- _Items from a dataset_
· · ·

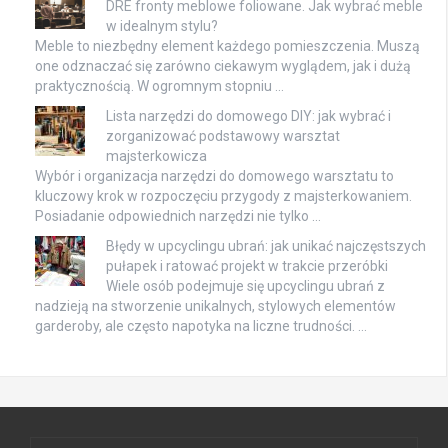
DRE fronty meblowe foliowane. Jak wybrać meble
w idealnym stylu?
Meble to niezbędny element każdego pomieszczenia. Muszą
one odznaczać się zarówno ciekawym wyglądem, jak i dużą
praktycznością. W ogromnym stopniu …
Lista narzędzi do domowego DIY: jak wybrać i
zorganizować podstawowy warsztat
majsterkowicza
Wybór i organizacja narzędzi do domowego warsztatu to
kluczowy krok w rozpoczęciu przygody z majsterkowaniem.
Posiadanie odpowiednich narzędzi nie tylko …
Błędy w upcyclingu ubrań: jak unikać najczęstszych
pułapek i ratować projekt w trakcie przeróbki
Wiele osób podejmuje się upcyclingu ubrań z
nadzieją na stworzenie unikalnych, stylowych elementów
garderoby, ale często napotyka na liczne trudności. …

· · ·

- _TASK STATEMENT_
Check each line of the data for "wybrać". Copy the lines where it turns up.

- _RESPONSE TO THIS EXERCISE_
DRE fronty meblowe foliowane. Jak wybrać meble
Lista narzędzi do domowego DIY: jak wybrać i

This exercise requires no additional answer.